__WHAT TO DO__
Copy each line below as it stands, but skip any picture it contains.

[WORKING DATA Boundary: Start]

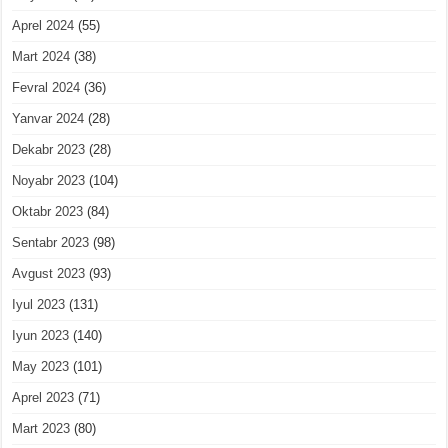
Aprel 2024
(55)
Mart 2024
(38)
Fevral 2024
(36)
Yanvar 2024
(28)
Dekabr 2023
(28)
Noyabr 2023
(104)
Oktabr 2023
(84)
Sentabr 2023
(98)
Avgust 2023
(93)
Iyul 2023
(131)
Iyun 2023
(140)
May 2023
(101)
Aprel 2023
(71)
Mart 2023
(80)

[WORKING DATA Boundary: End]

__EXERCISE SOLUTION__
Aprel 2024
(55)
Mart 2024
(38)
Fevral 2024
(36)
Yanvar 2024
(28)
Dekabr 2023
(28)
Noyabr 2023
(104)
Oktabr 2023
(84)
Sentabr 2023
(98)
Avgust 2023
(93)
Iyul 2023
(131)
Iyun 2023
(140)
May 2023
(101)
Aprel 2023
(71)
Mart 2023
(80)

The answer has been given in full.